▶ **EXERCISE INSTRUCTIONS**
Word for word, copy the line containing "New York, NY 10033" and each line after it in the records below, ending with the last line.

*** Opening SUPPLIED MATERIAL ***

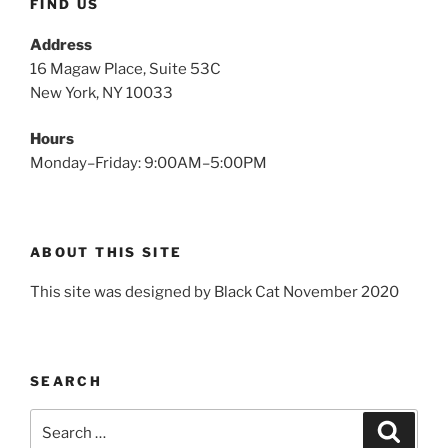
FIND US
Address
16 Magaw Place, Suite 53C
New York, NY 10033
Hours
Monday–Friday: 9:00AM–5:00PM
ABOUT THIS SITE
This site was designed by Black Cat November 2020
SEARCH
Search
Search
for:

*** Closing SUPPLIED MATERIAL ***

▶ **EXERCISE SOLUTION**
New York, NY 10033
Hours
Monday–Friday: 9:00AM–5:00PM
ABOUT THIS SITE
This site was designed by Black Cat November 2020
SEARCH
Search
Search
for:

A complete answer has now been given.